2020 will be remembered as a year of adaptation — to new health concerns, to new ways of working and to rethinking how we communicate and drive progress toward our goals.
For the Financial Services Institute, the challenges of the pandemic were magnified by the implementation of a significant change in our industry’s regulatory architecture as the SEC’s new Regulation Best Interest took effect in June.
Despite the unprecedented events of the last 12 months, we are pleased to say that we maintained our constructive working relationships with regulators and legislators to make the voice of the independent financial services industry heard on the key issues that matter to advisers and their clients.
Key developments included:
Fighting regulation by enforcement. In April, we and a coalition of concerned industry groups and public interest organizations filed a petition for rulemaking with the SEC over the commission’s troubling trend of relying on regulation by enforcement.
Our petition focused on the SEC’s 2018 Share Class Selection Disclosure Initiative, which retroactively applied recent and restrictive staff "guidance" against firms that had adhered to long-accepted industry practices regarding recommendations of mutual fund share classes to investors.
While our petition addressed the SCSDI directly, it also voiced our broader concerns about regulation by enforcement, which violates the requirements of the congressionally established rulemaking process and abuses regulators’ immense powers of enforcement to undermine the very purpose of enacted regulation.
Our petition has received many supportive comments, and it has helped inform dozens of meetings with members of Congress, as well as discussions with SEC commissioners and staffers.
We have been encouraged to see that awareness of this problem is growing on Capitol Hill and elsewhere. Senate Finance Committee Chairman Chuck Grassley, R-Iowa, wrote a letter to then-SEC Chairman Jay Clayton expressing his concerns about the agency’s expanding use of the practice, while Sen. Tom Cotton, R-Ark., questioned Clayton about the practice during a Senate Committee hearing.
Facilitating dialogue on Reg BI implementation. We were pleased this year to help rally our industry around Reg BI and to facilitate dialogue among our members that contributed to a smooth implementation process for the new rule.
Prior to the pandemic, we hosted in-person Reg BI workshops where our members came together to share information, discuss concerns and identify solutions regarding the implementation process.
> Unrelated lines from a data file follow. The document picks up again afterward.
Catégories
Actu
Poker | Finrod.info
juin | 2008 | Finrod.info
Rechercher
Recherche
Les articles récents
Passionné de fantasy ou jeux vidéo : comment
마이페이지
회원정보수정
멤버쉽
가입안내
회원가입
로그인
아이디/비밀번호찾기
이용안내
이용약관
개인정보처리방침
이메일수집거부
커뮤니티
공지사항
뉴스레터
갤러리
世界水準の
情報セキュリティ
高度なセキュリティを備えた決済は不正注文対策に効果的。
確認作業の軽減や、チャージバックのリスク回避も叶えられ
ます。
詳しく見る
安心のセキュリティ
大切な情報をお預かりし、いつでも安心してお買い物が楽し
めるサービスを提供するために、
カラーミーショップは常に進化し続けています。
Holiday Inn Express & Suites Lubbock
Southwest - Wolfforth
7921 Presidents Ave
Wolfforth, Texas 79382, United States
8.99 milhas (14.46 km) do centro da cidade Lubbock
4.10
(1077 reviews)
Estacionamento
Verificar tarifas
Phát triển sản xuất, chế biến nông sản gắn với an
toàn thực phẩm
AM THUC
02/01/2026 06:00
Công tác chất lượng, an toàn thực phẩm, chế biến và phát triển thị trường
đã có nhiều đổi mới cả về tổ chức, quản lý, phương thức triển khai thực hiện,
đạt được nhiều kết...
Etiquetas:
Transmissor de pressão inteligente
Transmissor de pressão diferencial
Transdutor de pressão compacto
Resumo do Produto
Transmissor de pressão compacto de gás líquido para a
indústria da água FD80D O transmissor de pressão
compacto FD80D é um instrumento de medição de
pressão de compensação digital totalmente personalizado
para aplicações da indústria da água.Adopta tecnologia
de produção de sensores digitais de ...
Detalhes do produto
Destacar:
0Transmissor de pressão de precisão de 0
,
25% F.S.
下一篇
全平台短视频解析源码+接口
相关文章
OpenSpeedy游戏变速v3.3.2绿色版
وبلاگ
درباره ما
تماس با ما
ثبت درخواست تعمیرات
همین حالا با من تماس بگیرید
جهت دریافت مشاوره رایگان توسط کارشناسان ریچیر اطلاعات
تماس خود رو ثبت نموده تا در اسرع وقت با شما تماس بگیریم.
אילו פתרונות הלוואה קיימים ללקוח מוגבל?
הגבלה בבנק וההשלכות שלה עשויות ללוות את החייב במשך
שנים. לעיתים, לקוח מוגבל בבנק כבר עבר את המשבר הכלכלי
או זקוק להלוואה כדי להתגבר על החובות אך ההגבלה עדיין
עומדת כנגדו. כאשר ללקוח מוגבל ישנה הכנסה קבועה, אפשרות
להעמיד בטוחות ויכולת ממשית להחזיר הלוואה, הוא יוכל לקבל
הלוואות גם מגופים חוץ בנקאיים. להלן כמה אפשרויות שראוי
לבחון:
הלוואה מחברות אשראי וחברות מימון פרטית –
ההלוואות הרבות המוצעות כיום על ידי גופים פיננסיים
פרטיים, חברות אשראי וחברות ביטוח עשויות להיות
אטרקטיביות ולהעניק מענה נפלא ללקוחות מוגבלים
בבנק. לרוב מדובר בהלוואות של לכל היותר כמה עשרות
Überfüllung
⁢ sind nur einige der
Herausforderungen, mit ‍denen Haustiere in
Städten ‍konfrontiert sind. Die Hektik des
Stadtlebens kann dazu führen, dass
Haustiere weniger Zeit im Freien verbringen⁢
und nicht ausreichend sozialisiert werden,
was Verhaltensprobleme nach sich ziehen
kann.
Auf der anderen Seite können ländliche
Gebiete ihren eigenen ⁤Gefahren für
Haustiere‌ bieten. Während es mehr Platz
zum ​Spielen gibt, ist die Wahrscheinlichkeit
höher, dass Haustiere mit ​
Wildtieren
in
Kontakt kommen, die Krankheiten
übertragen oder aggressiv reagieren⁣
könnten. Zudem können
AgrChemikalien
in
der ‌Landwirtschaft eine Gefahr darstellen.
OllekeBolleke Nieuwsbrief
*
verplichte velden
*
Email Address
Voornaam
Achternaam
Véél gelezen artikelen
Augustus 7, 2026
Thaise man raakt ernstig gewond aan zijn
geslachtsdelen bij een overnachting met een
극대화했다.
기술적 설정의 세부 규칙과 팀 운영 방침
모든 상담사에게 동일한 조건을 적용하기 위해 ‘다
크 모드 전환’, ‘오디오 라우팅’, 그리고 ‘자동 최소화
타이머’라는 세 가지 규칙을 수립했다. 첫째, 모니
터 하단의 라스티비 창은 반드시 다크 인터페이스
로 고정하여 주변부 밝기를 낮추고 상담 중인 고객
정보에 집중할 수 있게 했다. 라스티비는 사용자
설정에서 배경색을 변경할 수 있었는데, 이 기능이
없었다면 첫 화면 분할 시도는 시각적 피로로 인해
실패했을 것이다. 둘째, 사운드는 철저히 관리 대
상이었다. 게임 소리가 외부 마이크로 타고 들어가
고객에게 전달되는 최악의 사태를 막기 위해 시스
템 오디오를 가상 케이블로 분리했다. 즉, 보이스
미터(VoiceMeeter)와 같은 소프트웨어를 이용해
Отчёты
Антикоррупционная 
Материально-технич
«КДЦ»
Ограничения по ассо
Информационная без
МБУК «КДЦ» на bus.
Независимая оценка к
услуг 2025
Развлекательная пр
This dialogue continued after the pandemic hit, forming the basis for ongoing information-sharing conversations that proved vital to our members’ implementation efforts.
We also drew on these discussions to inform our dialogue with regulators regarding the key issues our members faced in complying with a major new regulation in the midst of a once-in-a-century public health crisis.
As a result, we successfully persuaded the SEC to adopt measured expectations regarding the type and scope of Reg BI training that firms were able to implement, and drove progress in encouraging the SEC to allow electronic delivery as the default option for client documents and disclosures.
DOL PTE proposal and harmonizing standards of care. Introduced the day before Reg BI took effect, the Department of Labor’s proposed fiduciary prohibited transaction exemption took major steps toward our long-stated goal of harmonizing client standards of care across the industry.
The revised exemption — formally released in December — would allow investment advice fiduciaries who work with retirement account holders to offer a broad menu of investment products and services to retirement investors, provided the adviser complies with a standard of care patterned on the one laid out by Reg BI and certain requirements outlined in the exemption.
We pointed out in a comment letter to the DOL that there are some areas for additional improvement, and the proposal may be subject to change with the start of the new administration. Nonetheless, we are encouraged to see regulators actively working to implement cohesive, harmonized standards of care.
Facing the pandemic. When the pandemic struck, we moved quickly to secure relief for our members by emphasizing the need for e-delivery of client documents and working with the Financial Industry Regulatory Authority Inc. to modify its requirements for in-person inspections for 2020 and 2021. We also firmly supported the CARES Act and strongly encouraged legislators to make financial advice more accessible during this chaotic period by restoring the tax deductibility of advisory fees.
While 2020 has been challenging for everyone, we look forward to driving continued progress for independent financial advisers and their clients in 2021.
Dale Brown is president and CEO of the Financial Services Institute.